Kurz nach den Judenpogromen von 1938 befand Heinrich Rothmund, Chef der Fremdenpolizei: «Wir haben nicht seit zwanzig Jahren gegen die Zunahme der Überfremdung und ganz besonders gegen die Verjudung der Schweiz gekämpft, um uns heute die Emigranten aufzwingen zu lassen.»

Der zweite Weltkrieg schränkte die Bewegungsfreiheit in Europa erneut stark ein. Schon vor dem Ausbruch verschärfte die Schweiz die Regeln für eine Niederlassung – vor allem für deutsche Juden. 1938 wurde auch hierzulande der «J»-Stempel in den Pässen deutscher Juden eingeführt, ab August 1942 nahm die Schweiz grundsätzlich keine «Flüchtlinge nur aus Rassegründen» mehr auf.

Die Rechtfertigung des Budesrates ist in die Geschichtsbücher eingegangen: «Das Boot ist voll». Die Ablehnung jüdischer Flüchtlinge war jedoch auch «durch eine weitverbreitete antisemitische Grundhaltung motiviert», wie die Unabhängige Expertenkommission Schweiz–Zweiter Weltkrieg feststellte.

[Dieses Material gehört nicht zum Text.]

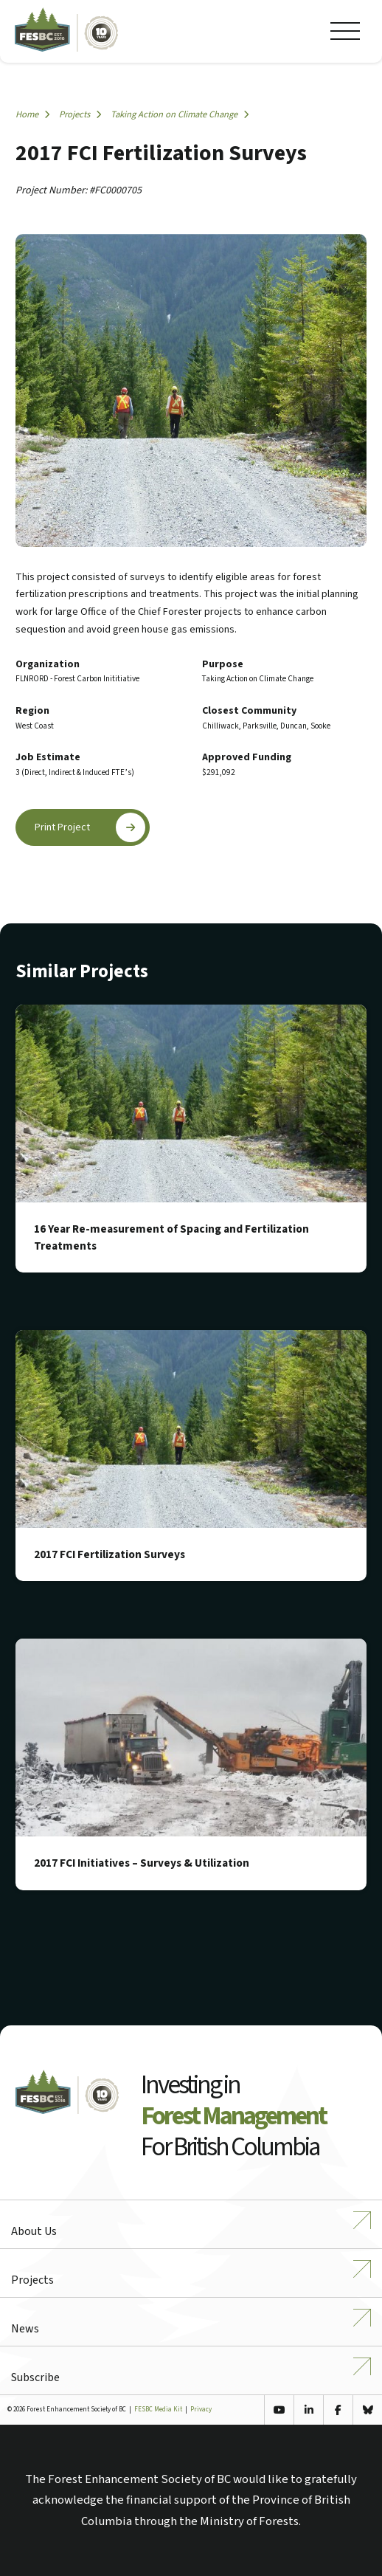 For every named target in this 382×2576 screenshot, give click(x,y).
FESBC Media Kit (158, 2409)
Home (32, 114)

Der Aufschwung nach dem zweiten Weltkrieg hielt in der Schweiz bis in die Siebzigerjahre an. Der Aufenthalt der zahlreichen Grenzgänger und Saisonniers wurde zeitlich begrenzt, was die Integration erschwerte. Sie sollten eine Art Konjunkturpuffer bilden und ihre Zahl im Falle einer Verlangsamung des Wirtschaftswachstums rasch wieder gesenkt werden können. Die Rechnung ging auf: In der Krise von 1974 senkte die Schweiz die Anzahl Fremdarbeiter um 300’000 und exportierte damit die Arbeitslosigkeit. Die Haltung der Schweizer gegenüber Ausländern blieb von Ängsten bestimmt: Von 1965 bis 1988 wurden sechs Volksinitiativen lanciert, welche die Zahl der Ausländer zu begrenzen versuchten. Alle wurden verworfen. Die Schwarzenbach-Initiative von 1970 führte zu ungewohnt heftigen Ausbrüchen von Fremdenhass.

Die Überfremdungs-Rethorik, die James Schwarzenbach erneut in Mode gebracht hatte, wurde in der Folge von immer mehr rechtsgerichteten Parteien aufgegriffen: Ab Mitte der 80er-Jahre von der Nationalen Aktion und der Autopartei, in den 90er Jahren übernahm die SVP das Erbe der Überfremdungsbewegung.